Thursday, July 29, 2010

Grace is Gone, But Cusack is Back

Grace is Gone
Written & Directed by James C. Strouse
Running Time: 85 minutes
Originally Released: January 21, 2007 (Sundance Film Festival)

* * * (out of four)

I used to consider John Cusack one of my favorite actors. Since the turn of the century, however, he’s starred in a fair share of stinkers—Identity, Must Love Dogs, The Ice Harvest, Martian Child, and War, Inc. were all quite bad to terrible. Thus it is with great enthusiasm that I celebrate Grace is Gone, the best John Cusack movie (and performance) since 2000’s High Fidelity.

Stanley Phillips (Cusack) lives with his two daughters in suburban Minnesota. His wife, Grace, is fighting overseas, a soldier in the Iraq War. It’s not a situation Stanley is entirely comfortable with, but not because he is opposed to the war or to Grace’s fighting in it. On the contrary, Stanley is quite proud of his wife. It’s just that he’s somewhat lost without her, uncertain of his abilities as a father and quite literally the odd man out at the support group for wives of deployed soldiers. When Stanley is informed that Grace has been killed in battle, it’s as if he needs Grace to walk him through the grieving process herself. Of course, she cannot do this, and Stanley is emotionally paralyzed. He also finds himself unable to break the news to his daughters, 12-year-old Heidi (Shélan O’Keefe) and 8-year-old Dawn (Gracie Bednarczyk), opting instead to propose an impromptu road trip to Enchanted Gardens, a beloved Florida amusement park. The vacation is not so much an act of denial as it is a prolonged intake of breath while Stanley musters up the courage to speak words he’s hoped never to have the occasion to use.

With issues of war and death at its center, Grace is Gone traverses a minefield of emotional triggers that could easily blow up and destroy the sincerity of the film if writer/director James C. Strouse did not tread so lightly. Fortunately, Grace is Gone is a model of delicate filmmaking. There is no sensationalism in it, no preaching to the audience on the tragedies of war. There are some brief differences of opinion expressed between Stanley and his free-spirited (or maybe just lazy) brother, John (Alessandro Nivola), but the movie itself remains pleasantly neutral on the subject of war. One gets the impression Grace could just as well have been a firefighter or had some other inherently dangerous profession and the film would not have changed all that much. That’s a good thing. The focus here is on Stanley, Heidi, and Dawn, which is where it should be. For this family, Grace’s death is the loss of a wife and mother, not a political revelation. Strouse never pretends otherwise, and the film is all the better for it.

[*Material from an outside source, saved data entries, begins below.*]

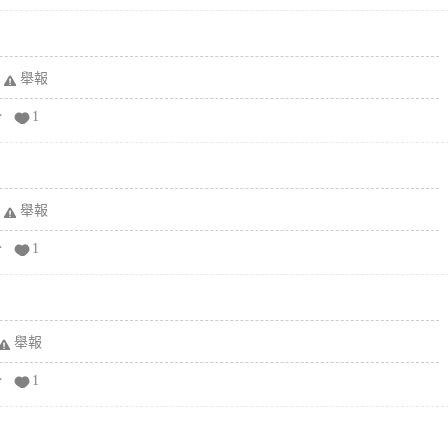
舉報
分
1
舉報
分
1
舉報
分
1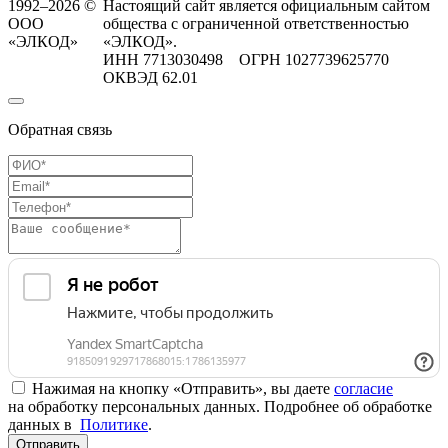
1992–2026 ©
Настоящий сайт является официальным сайтом
ООО
общества с ограниченной ответственностью
«ЭЛКОД»
«ЭЛКОД».
ИНН 7713030498 ОГРН 1027739625770
ОКВЭД 62.01
Обратная связь
Нажимая на кнопку «Отправить», вы даете
согласие
на обработку персональных данных. Подробнее об обработке
данных в
Политике
.
Отправить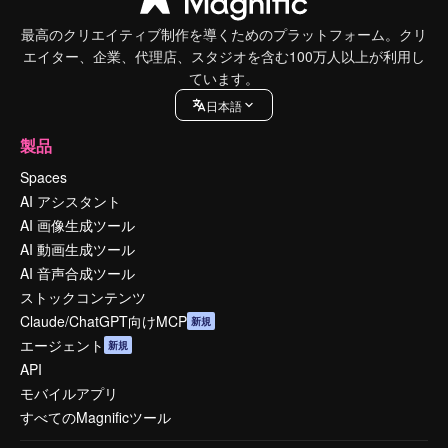
最高のクリエイティブ制作を導くためのプラットフォーム。クリ
エイター、企業、代理店、スタジオを含む100万人以上が利用し
ています。
日本語
製品
Spaces
AI アシスタント
AI 画像生成ツール
AI 動画生成ツール
AI 音声合成ツール
ストックコンテンツ
Claude/ChatGPT向けMCP
新規
エージェント
新規
API
モバイルアプリ
すべてのMagnificツール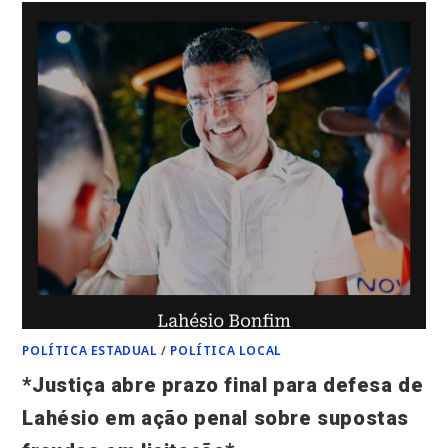
SANTA
HELENA
CONQUISTA
ODONTOMÓVEL
E
LEVA
SAÚDE
A
QUEM
MAIS
PRECISA!*
POLÍTICA ESTADUAL
/
POLÍTICA LOCAL
*Justiça abre prazo final para defesa de
Lahésio em ação penal sobre supostas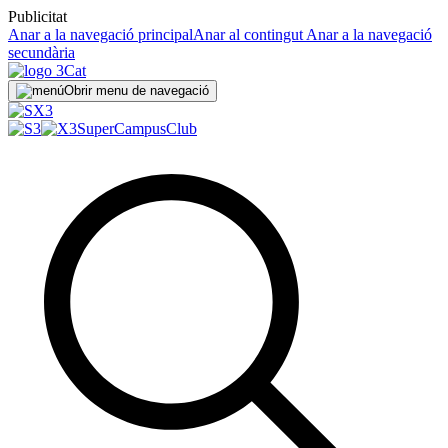
Publicitat
Anar a la navegació principal
Anar al contingut
Anar a la navegació
secundària
Obrir menu de navegació
SuperCampus
Club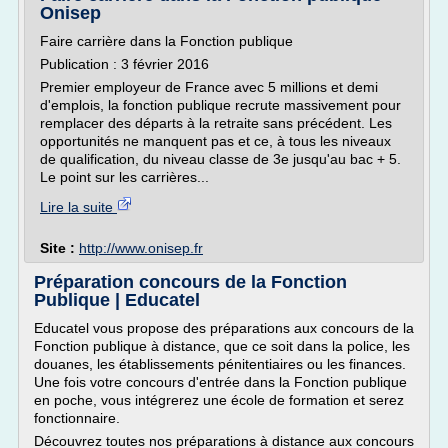
Onisep
Faire carrière dans la Fonction publique
Publication : 3 février 2016
Premier employeur de France avec 5 millions et demi
d'emplois, la fonction publique recrute massivement pour
remplacer des départs à la retraite sans précédent. Les
opportunités ne manquent pas et ce, à tous les niveaux
de qualification, du niveau classe de 3e jusqu'au bac + 5.
Le point sur les carrières...
Lire la suite
Site :
http://www.onisep.fr
Préparation concours de la Fonction
Publique | Educatel
Educatel vous propose des préparations aux concours de la
Fonction publique à distance, que ce soit dans la police, les
douanes, les établissements pénitentiaires ou les finances.
Une fois votre concours d'entrée dans la Fonction publique
en poche, vous intégrerez une école de formation et serez
fonctionnaire.
Découvrez toutes nos préparations à distance aux concours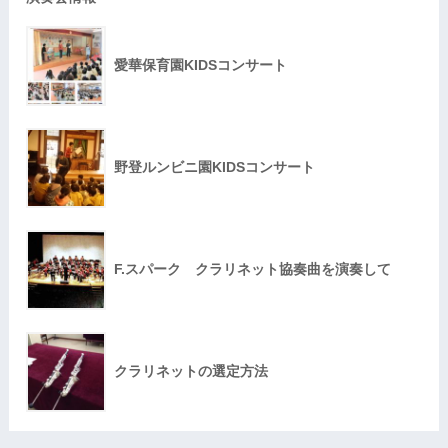
愛華保育園KIDSコンサート
野登ルンビニ園KIDSコンサート
F.スパーク クラリネット協奏曲を演奏して
クラリネットの選定方法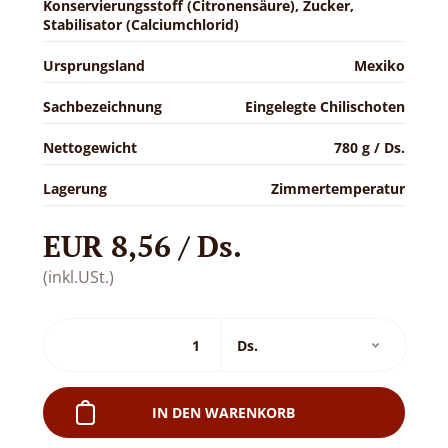
Konservierungsstoff (Citronensäure), Zucker,
Stabilisator (Calciumchlorid)
Ursprungsland
Mexiko
Sachbezeichnung
Eingelegte Chilischoten
Nettogewicht
780 g / Ds.
Lagerung
Zimmertemperatur
EUR 8,56 / Ds.
(inkl.USt.)
IN DEN WARENKORB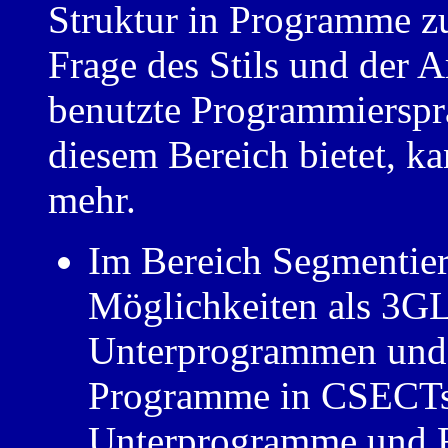
Struktur in Programme zu 
Frage des Stils und der 
benutzte Programmierspr
diesem Bereich bietet, ka
mehr.
Im Bereich Segmentier
Möglichkeiten als 3G
Unterprogrammen und
Programme in CSECTs 
Unterprogramme und Fu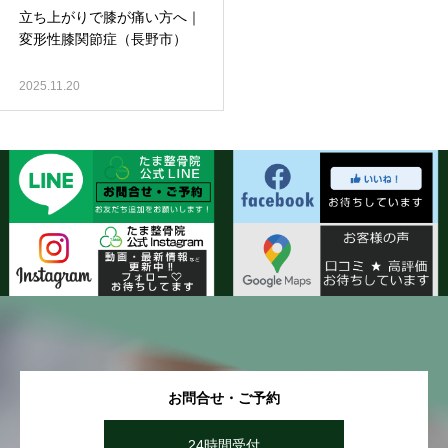
立ち上がりで膝が痛い方へ｜
変形性膝関節症（長野市）
2025.11.20
お問合せ・ご予約
24時間受付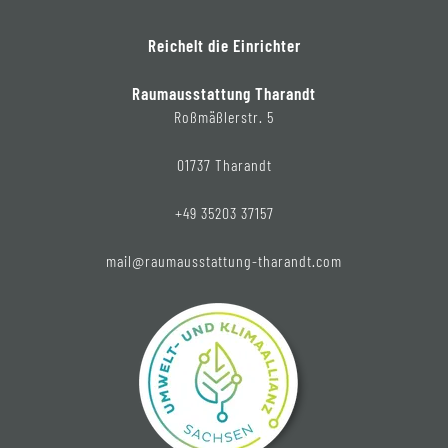
Reichelt die Einrichter
Raumausstattung Tharandt
Roßmäßlerstr. 5
01737 Tharandt
+49 35203 37157
mail@raumausstattung-tharandt.com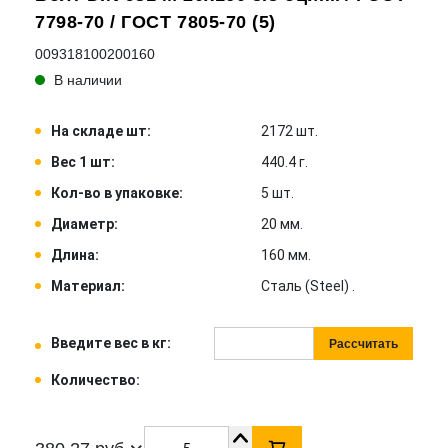
7798-70 / ГОСТ 7805-70 (5)
009318100200160
В наличии
На складе шт:
2172 шт.
Вес 1 шт:
440.4 г.
Кол-во в упаковке:
5 шт.
Диаметр:
20 мм.
Длина:
160 мм.
Материал:
Сталь (Steel) .
Введите вес в кг:
Рассчитать
Количество: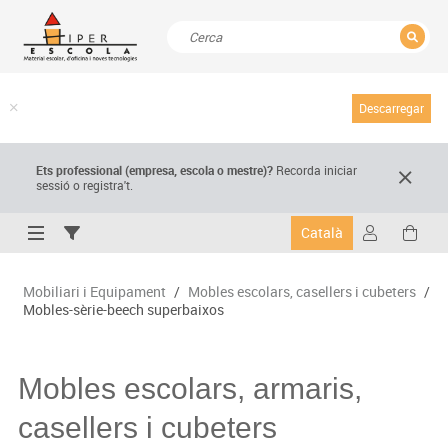
TANCAR
Resultats de la recerca
Descarregar
Ets professional (empresa,
escola
o mestre)
?
Recorda
iniciar
sessió o registra't.
Català
Mobiliari i Equipament
/
Mobles escolars, casellers i cubeters
/
Mobles-sèrie-beech superbaixos
Mobles escolars, armaris,
casellers i cubeters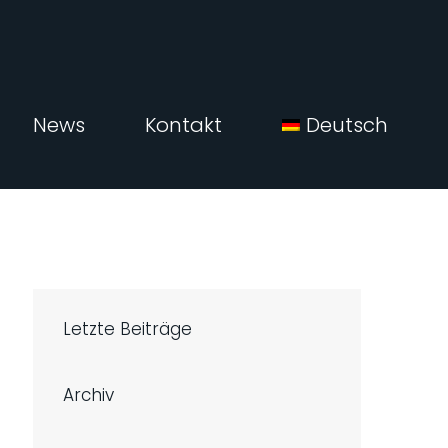
News
Kontakt
Deutsch
Letzte Beiträge
Archiv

As noted, Cusack is the finest he’s been in years. In the role of Stanley, Cusack deftly captures the look and feel of an emotionally and physically tired middle-aged fragile father. It is so unlike any previous Cusack role we’ve seen that we might be amused had Cusack not carried it off so nobly. But as nice a performance as Cusack delivers, it is his onscreen daughters who steal the show. Grace is Gone provides the first and so far only cinematic roles for O’Keefe and Bednarczyk, who come off as seasoned veterans. O’Keefe is especially powerful as a pensive young girl whose maturity and wisdom is more a product of emotional survival than of raw intelligence. The character of Heidi intuits her father’s need for strength and consequently acts as a proxy second adult in the home. It’s a big role for a girl that could still be called little, and O’Keefe handles it more impressively than many actors who have done less and been nominated for an Academy Award in the process. Between them, O’Keefe and Bednarczyk deliver some of the best performances from young actors that I can remember. They alone make Grace is Gone worthy of a viewing.

With sadness permeating the storyline, Grace is Gone could just as easily have been depressing as tender. It succeeds at being tender because of the authenticity that Cusack, O’Keefe, and Bednarczyk bring to their roles. The sincerity of their performances breaks through the film’s somber shell and allows it to be about a family and not about sadness itself. Forgive the obvious pun, but the film is graceful. It feels very personal, but personal to the fictional characters onscreen rather than to the filmmakers, which is an accomplishment. In short, Grace is Gone is the kind of movie people have in mind when they speak of a film being a “gem.” It’s simple, it’s honest. It’s not groundbreaking, but it shines.